**Dataset entries:**
* * * * * * * * *

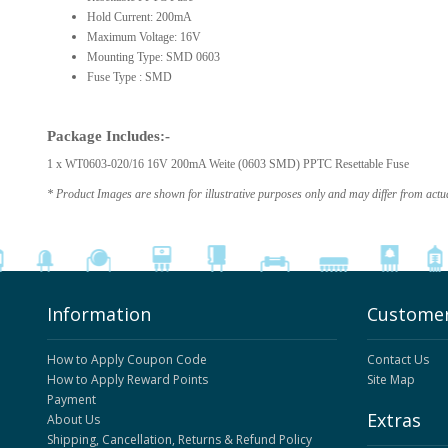
Hold Current: 200mA
Maximum Voltage: 16V
Mounting Type: SMD 0603
Fuse Type : SMD
Package Includes:-
1 x WT0603-020/16 16V 200mA Weite (0603 SMD) PPTC Resettable Fuse
* Product Images are shown for illustrative purposes only and may differ from actu
Information
Customer
How to Apply Coupon Code
Contact Us
How to Apply Reward Points
Site Map
Payment
Extras
About Us
Shipping, Cancellation, Returns & Refund Policy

* * * * * * * * *

**Task:**
Extract each line holding the word "Fuse" from the records.

**Written response:**
Fuse Type : SMD
1 x WT0603-020/16 16V 200mA Weite (0603 SMD) PPTC Resettable Fuse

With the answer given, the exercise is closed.